Lwt_condition.broadcast causes all the resolvers in the condition’s reader queue to be called. This has the effect of resolving all the promises reading on the condition. At this point all the resolvers are used up so they are removed from the queue. If the queue is empty then the value passed to broadcast is discarded.

If it is important that every packet is handled sequentially then you will need to take extra care to prevent packets from being discarded: either delaying writes (but then you are kind of using it as an mvar) or having a buffer of signaled/boradcasted value (but then you are using it as a stream).

A condition is appropriate for synchronisation that is ok to miss (e.g., once in a while it’s fine if you miss a UI update for, say, a progress bar and you jump directly from 17% to 19% completion), A condition is also a great choice if you can process signaled/broadcasted data concurrently (if the packet order doesn’t matter): in that case it’s easy to ensure you always have a reader waiting on the condition because you can register a new one as the first step of the processing:

let rec r c f =
  let* v = Lwt_condition.wait c in
  let rr = r c f in
  Lwt.dont_wait (f v) (fun exc -> …);

Lwt_stream: a dangerous swiss-army knife

The Lwt_stream module is difficult to describe in one sentence because there are multiple ways to use an Lwt_stream. The different ways are all ok, but mixing them is very error prone. It’s a swiss-army knife and you don’t want to open several of the sharp tools at the same time.
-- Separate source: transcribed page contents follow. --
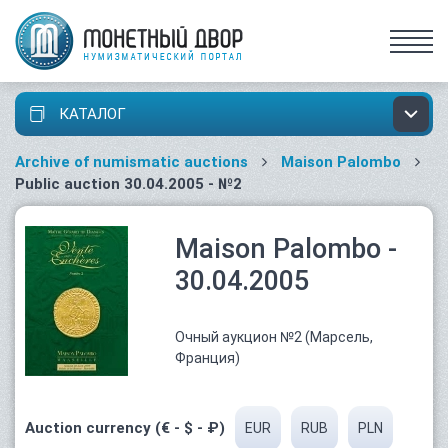
КАТАЛОГ
Archive of numismatic auctions
Maison Palombo
Public auction 30.04.2005 - №2
Maison Palombo -
30.04.2005
Очный аукцион №2 (Марсель,
Франция)
Auction currency (€ - $ - ₽)
EUR
RUB
PLN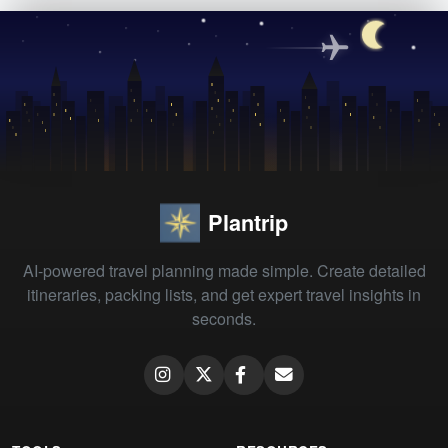
Plantrip
AI-powered travel planning made simple. Create detailed
itineraries, packing lists, and get expert travel insights in
seconds.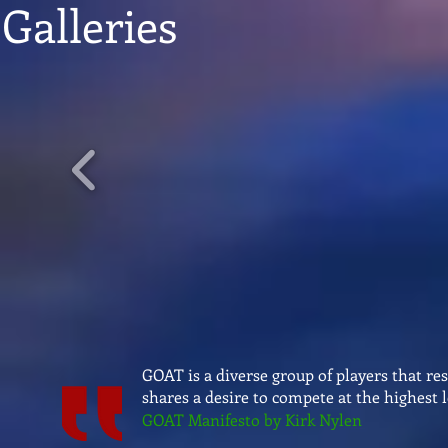
Galleries
GOAT is a diverse group of players that re
shares a desire to compete at the highest l
GOAT Manifesto by Kirk Nylen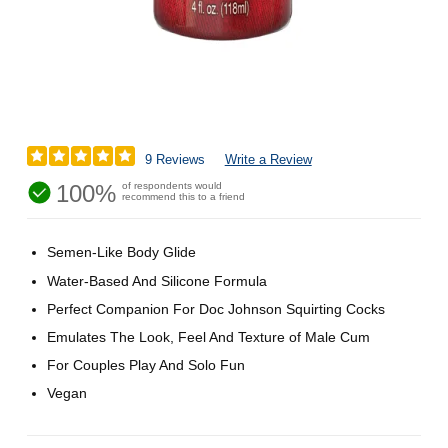
9 Reviews
Write a Review
100%
of respondents would
recommend this to a friend
Semen-Like Body Glide
Water-Based And Silicone Formula
Perfect Companion For Doc Johnson Squirting Cocks
Emulates The Look, Feel And Texture of Male Cum
For Couples Play And Solo Fun
Vegan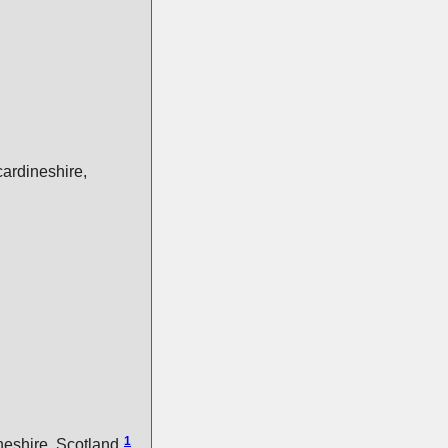
ardineshire,
1
eshire, Scotland.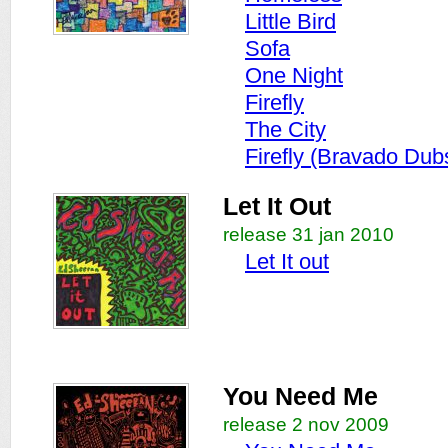
Little Bird
Sofa
One Night
Firefly
The City
Firefly (Bravado Du
Let It Out
release 31 jan 2010
Let It out
You Need Me
release 2 nov 2009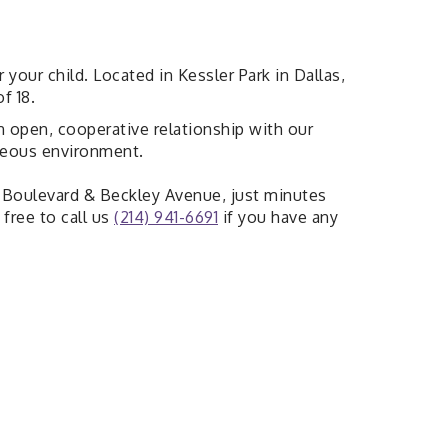
our child. Located in Kessler Park in Dallas,
f 18.
 an open, cooperative relationship with our
rteous environment.
do Boulevard & Beckley Avenue, just minutes
free to call us
(214) 941-6691
if you have any
News & Announcements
A stream is a data-structure you can push and take values from. Pushing is never blocking because there is an internal buffer (it is stateful). This buffer is unbounded so be careful with the rate of writes and reads.

Streams as a buffer

If you use create, the push function returned by create, and get, next, or the like, the stream behaves like a buffer. Calling get when the stream’s internal buffer is empty returns a pending promise. If you call the push function, it first checks if there are any pending readers to wake the oldest one, otherwise it places the value in the internal buffer.

You can even distribute the push function to multiple writing loops and call the get function from multiple reading loops: each value pushed to the stream is gotten (getted) exactly once by one reader.

One value in, one value out, simple as.

Streams for multiplexing

If you use map, filter, fold, iter or any of the other traversors, in any of their variation (plain, _s, _p), then the stream still includes a buffer (to avoid losing packets), but each of the value pushed to the stream is passed to all the traversors that have been called. Each value is also passed on to one (1) of the get/junk if any are registered.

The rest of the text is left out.